Bechard only had a brief interaction with Stiers after the fact.

“Well, after Udoka about crushed my ribs and I got out of the pile she was kind of surrounded,” Bechard described, “so I just gave her a hug and told her congrats.”

At the time, Self was busy signing his name to a $10,000 check, holding it against a basketball.

“I was actually happy that we did it,” Self said of duplicating last year’s results. “It’s great for, obviously Jordan, the young lady that won it, and it’s bad for Brennan, because whatever his camp check is next year, we’re just gonna subtract 10 grand off it.
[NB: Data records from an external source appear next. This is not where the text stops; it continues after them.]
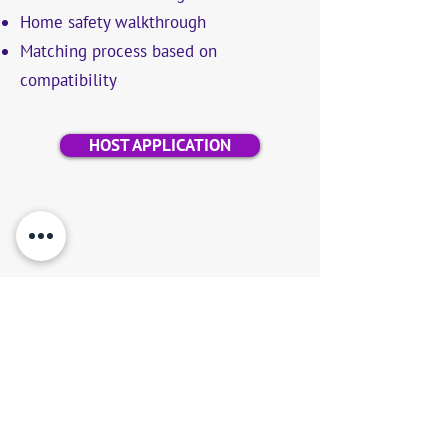
Home safety walkthrough
Matching process based on
compatibility
HOST APPLICATION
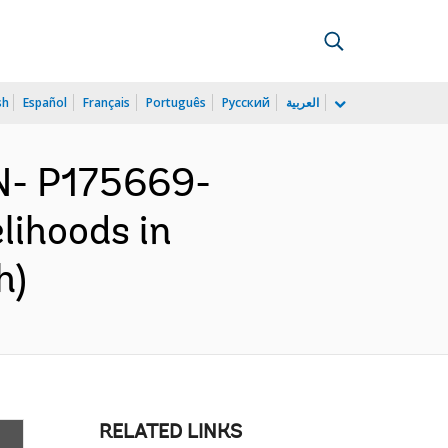
sh
Español
Français
Português
Русский
العربية
N- P175669-
lihoods in
h)
RELATED LINKS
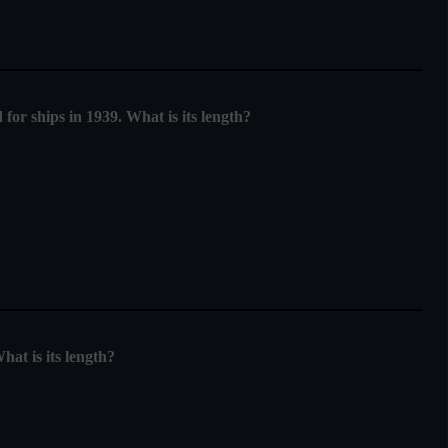
for ships in 1939. What is its length?
at is its length?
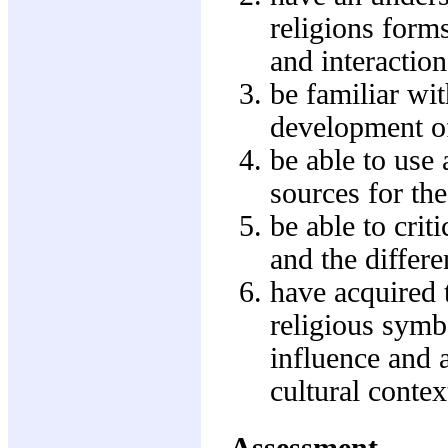
religions forms
and interactio
be familiar wit
development of
be able to use 
sources for th
be able to crit
and the differe
have acquired 
religious symbo
influence and 
cultural contex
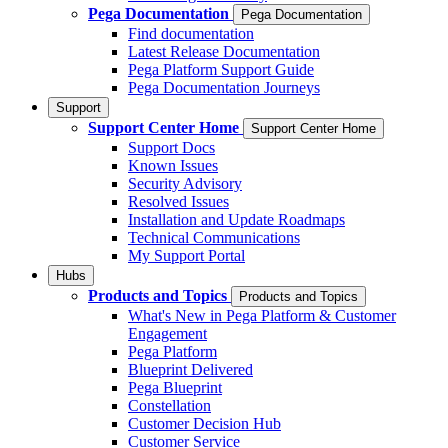
Pega Documentation
Pega Documentation
Find documentation
Latest Release Documentation
Pega Platform Support Guide
Pega Documentation Journeys
Support
Support Center Home
Support Center Home
Support Docs
Known Issues
Security Advisory
Resolved Issues
Installation and Update Roadmaps
Technical Communications
My Support Portal
Hubs
Products and Topics
Products and Topics
What's New in Pega Platform & Customer
Engagement
Pega Platform
Blueprint Delivered
Pega Blueprint
Constellation
Customer Decision Hub
Customer Service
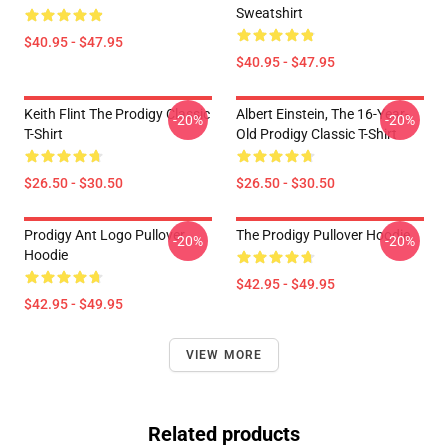
Sweatshirt
$40.95 - $47.95
$40.95 - $47.95
Keith Flint The Prodigy Classic
Albert Einstein, The 16-Year-
-20%
-20%
T-Shirt
Old Prodigy Classic T-Shirt
$26.50 - $30.50
$26.50 - $30.50
Prodigy Ant Logo Pullover
The Prodigy Pullover Hoodie
-20%
-20%
Hoodie
$42.95 - $49.95
$42.95 - $49.95
VIEW MORE
Related products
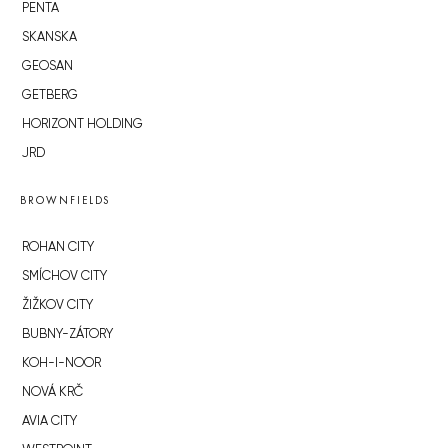
PENTA
SKANSKA
GEOSAN
GETBERG
HORIZONT HOLDING
JRD
BROWNFIELDS
ROHAN CITY
SMÍCHOV CITY
ŽIŽKOV CITY
BUBNY-ZÁTORY
KOH-I-NOOR
NOVÁ KRČ
AVIA CITY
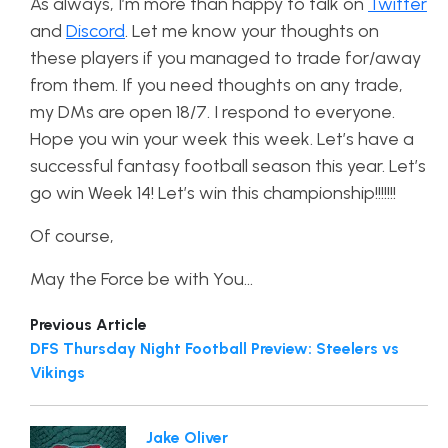
As always, I’m more than happy to talk on
Twitter
and
Discord
. Let me know your thoughts on
these players if you managed to trade for/away
from them. If you need thoughts on any trade,
my DMs are open 18/7. I respond to everyone.
Hope you win your week this week. Let’s have a
successful fantasy football season this year. Let’s
go win Week 14! Let’s win this championship!!!!!!!
Of course,
May the Force be with You…
Previous Article
DFS Thursday Night Football Preview: Steelers vs
Vikings
Jake Oliver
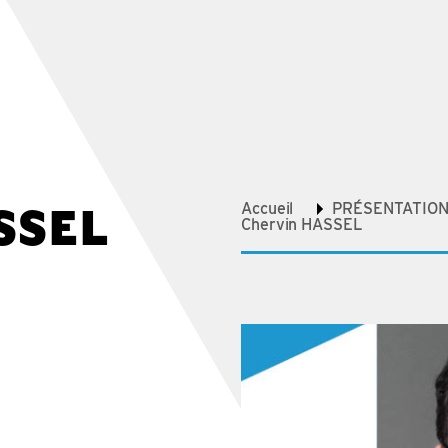
SSEL
Accueil
PRÉSENTATION 
Chervin HASSEL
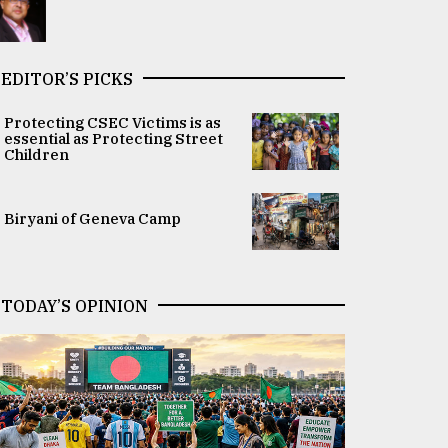
EDITOR’S PICKS
Protecting CSEC Victims is as
essential as Protecting Street
Children
Biryani of Geneva Camp
TODAY’S OPINION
So it’s not that big a deal,” a grinning Self added. “No, I’m joking.”

After Bechard won one student some money, Self was surprised the other student contestant picked former player Jeremy Case.

“You know, I was really surprised,” Self said. “I think Case is a good shooter and all. I’m surprised the guy didn’t pick Brennan to shoot it again. He’s two for two, and then he didn’t pick him to shoot it. He’s usually all over it, and of course tonight he was again.”

Bechard, who only played in 35 games during his KU career, averaging 0.5 points, was asked whether he deserved more minutes in his college days.

“Without a doubt,” Bechard responded, with a smile. “And you guys should tell Coach Self that when he comes in here, too.”

His former coach thought Bechard may be on to something.

“I should’ve played him more,” Self said, “in like full-court situations with one second left on the clock. Put him in just to shoot that shot.”